BRIEF: Find all the lines in the entries below that hold the word "June" and copy them.

Stored data entries:
== Segment start ==
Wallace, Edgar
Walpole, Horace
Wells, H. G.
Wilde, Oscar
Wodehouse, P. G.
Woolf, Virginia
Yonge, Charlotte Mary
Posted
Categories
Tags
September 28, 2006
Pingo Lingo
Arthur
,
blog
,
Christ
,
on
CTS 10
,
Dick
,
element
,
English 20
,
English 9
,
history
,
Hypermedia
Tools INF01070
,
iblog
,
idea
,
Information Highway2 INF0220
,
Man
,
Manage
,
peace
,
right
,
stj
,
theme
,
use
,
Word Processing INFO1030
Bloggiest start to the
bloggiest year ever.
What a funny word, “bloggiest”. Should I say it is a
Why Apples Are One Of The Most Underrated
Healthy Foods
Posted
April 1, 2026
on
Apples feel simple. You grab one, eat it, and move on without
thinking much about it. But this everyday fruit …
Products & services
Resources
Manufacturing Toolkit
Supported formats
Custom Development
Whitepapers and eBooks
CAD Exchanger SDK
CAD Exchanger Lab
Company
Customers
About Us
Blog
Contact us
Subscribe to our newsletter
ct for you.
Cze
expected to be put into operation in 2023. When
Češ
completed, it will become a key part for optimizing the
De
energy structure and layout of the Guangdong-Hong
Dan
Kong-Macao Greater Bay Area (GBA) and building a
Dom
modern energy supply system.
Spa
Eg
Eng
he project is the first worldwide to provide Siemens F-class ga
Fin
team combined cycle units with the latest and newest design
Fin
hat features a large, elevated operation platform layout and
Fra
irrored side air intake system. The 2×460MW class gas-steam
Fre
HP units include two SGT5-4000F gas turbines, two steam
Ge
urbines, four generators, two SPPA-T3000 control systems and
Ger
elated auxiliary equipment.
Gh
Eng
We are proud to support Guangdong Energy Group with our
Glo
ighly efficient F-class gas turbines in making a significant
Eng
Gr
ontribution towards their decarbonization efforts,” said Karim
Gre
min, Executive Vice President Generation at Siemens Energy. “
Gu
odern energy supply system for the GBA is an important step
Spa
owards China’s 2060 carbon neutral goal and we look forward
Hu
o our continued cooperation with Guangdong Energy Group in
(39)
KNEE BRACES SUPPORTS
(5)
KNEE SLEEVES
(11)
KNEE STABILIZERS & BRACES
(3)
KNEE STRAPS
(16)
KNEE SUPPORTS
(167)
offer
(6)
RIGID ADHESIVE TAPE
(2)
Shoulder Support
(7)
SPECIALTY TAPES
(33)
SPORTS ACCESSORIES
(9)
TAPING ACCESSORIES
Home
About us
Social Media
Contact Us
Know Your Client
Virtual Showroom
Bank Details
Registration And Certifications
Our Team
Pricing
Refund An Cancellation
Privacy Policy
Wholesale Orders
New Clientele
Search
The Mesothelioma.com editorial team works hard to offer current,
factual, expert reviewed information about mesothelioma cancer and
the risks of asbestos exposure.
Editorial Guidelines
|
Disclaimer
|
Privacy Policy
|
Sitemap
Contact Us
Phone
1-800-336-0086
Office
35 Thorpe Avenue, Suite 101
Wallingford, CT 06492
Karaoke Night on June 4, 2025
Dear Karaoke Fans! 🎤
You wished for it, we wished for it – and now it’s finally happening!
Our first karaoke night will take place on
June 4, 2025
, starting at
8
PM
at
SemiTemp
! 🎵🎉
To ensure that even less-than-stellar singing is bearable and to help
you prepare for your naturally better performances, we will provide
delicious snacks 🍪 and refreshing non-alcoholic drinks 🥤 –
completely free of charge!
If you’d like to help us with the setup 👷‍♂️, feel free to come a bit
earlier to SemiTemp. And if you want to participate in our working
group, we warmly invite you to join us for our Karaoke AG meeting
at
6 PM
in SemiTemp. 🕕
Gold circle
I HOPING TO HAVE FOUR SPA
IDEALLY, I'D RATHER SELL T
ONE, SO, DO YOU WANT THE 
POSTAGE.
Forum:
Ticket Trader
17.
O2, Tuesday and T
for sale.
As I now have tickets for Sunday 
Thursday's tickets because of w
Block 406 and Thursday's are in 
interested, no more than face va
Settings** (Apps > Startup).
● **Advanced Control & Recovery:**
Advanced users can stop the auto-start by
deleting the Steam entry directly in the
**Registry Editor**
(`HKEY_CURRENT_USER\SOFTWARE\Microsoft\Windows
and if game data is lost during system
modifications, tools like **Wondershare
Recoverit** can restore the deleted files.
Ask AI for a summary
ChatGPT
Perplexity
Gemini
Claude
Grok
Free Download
== Segment end ==
THE COMPLETED TASK:
Karaoke Night on June 4, 2025
June 4, 2025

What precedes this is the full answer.